Natasha Panagis, head of technical services for the Institute of Financial Professionals Australia, said the association welcomed the government’s confirmation that self-managed superannuation funds will remain excluded from the CSLR levy.
“Requiring SMSFs to contribute would be inequitable given they cannot ordinarily access the Australian Financial Complaints Authority (AFCA) or benefit from the CSLR,” she said.
“However, reports that the government may consider extending CSLR shortfall levies to SMSFs from 2027 are deeply concerning. Unadvised SMSFs cannot lodge complaints with AFCA and advised SMSFs can only complain about services provided to the fund by an AFCA member, not the decisions of their trustees, meaning SMSFs remain ineligible for CSLR compensation.”
Panagis continued that by asking SMSFs to fund a scheme they cannot use amounts to double dipping when their adviser is already contributing.
“SMSFs already bear the full consequences of their own investment decisions and should not be made to subsidise misconduct in unrelated parts of the market,” she said.
“Expecting them to pay for failures elsewhere in the system is inequitable, inappropriate and simply unjustified.”
Peter Burgess, CEO of the SMSF Association, told SMSF Adviser that the current CSLR funding model is fundamentally flawed and requires urgent reform.
“Requiring the financial planning profession to bear such a disproportionate share of CSLR compensation costs is clearly unsustainable and inequitable. While we support spreading CSLR costs more broadly across relevant sectors, we do not support the inclusion of the superannuation sector — whether APRA-regulated funds or SMSFs,” he said.
“Superannuation savings should not be used for this purpose and it sets a dangerous precedent if the government is able to dip into people’s superannuation savings like this. There are alternative funding sources that should be fully considered before the government turns their mind to the superannuation sector.”
Burgess continued that it should be noted there have been collapses within the managed investment scheme sector that have directly resulted in CSLR compensation claims, yet this sector is currently not subject to a CSLR levy.
“This imbalance must be addressed.
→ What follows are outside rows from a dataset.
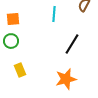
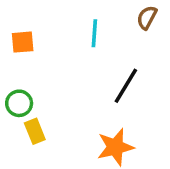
green circle: (11, 41) -> (19, 103), moved

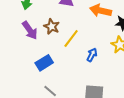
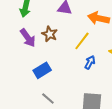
yellow line: (71, 38) -> (82, 41), moved

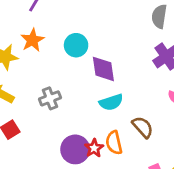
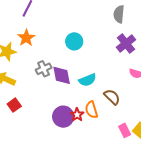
cyan circle: (76, 45) -> (74, 41), moved
purple diamond: (103, 69) -> (62, 75), moved
gray cross: (50, 98) -> (44, 69), moved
Further, the government is the only stakeholder with direct control over the regulatory framework. Where CSLR claims arise due to regulatory failure, inadequate enforcement, or flawed policy settings, it is entirely reasonable that the Government itself contributes to the cost of compensation,” he said.
“A funding model that places most of the burden on compliant financial advisers is neither fair nor sustainable. Meaningful CSLR reform must be guided by principles of fairness, accountability, and long-term sustainability, and cannot afford to be kicked down the road with prolonged consultation.”
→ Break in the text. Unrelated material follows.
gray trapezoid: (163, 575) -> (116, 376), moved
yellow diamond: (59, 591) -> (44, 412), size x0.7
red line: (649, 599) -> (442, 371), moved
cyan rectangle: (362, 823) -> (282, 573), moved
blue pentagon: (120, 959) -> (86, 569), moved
The IFPA stated that overall, it supports the decision to spread the 2025-26 CSLR special levy across all 23 retail-facing sub-sectors of the financial services industry, rather than primarily burdening financial advisers.
Last week, minister for financial services, Daniel Mulino, announced a $47.3 million special levy for 2025–26 following the collapse of the Shield and First Guardian Master Funds. The levy will be applied across advice, platforms, superannuation trustees, responsible entities, and other retail-facing businesses.
Scott Heathwood, IFPA president, said the move recognises the basic principle of personal responsibility.
“For too long, compliant advisers have effectively been treated as the chequebook of last resort for failures they did not create. Broadening the CSLR levy base is a sensible step that acknowledges the role of platforms, product issuers and other retail-facing businesses in the ecosystem that failed thousands of ordinary investors,” Heathwood said.
He added that independent and boutique practices already face significant regulatory, licensing and professional indemnity insurance costs.
“If government wants high quality, conflict-free advice available to everyday Australians, it cannot keep piling costs on to the very professionals who stayed within the rules while others pushed the boundaries,” he said.
“A broad-based levy that aligns cost with responsibility is a more disciplined and sustainable approach than treating advisers as an open-ended funding source.”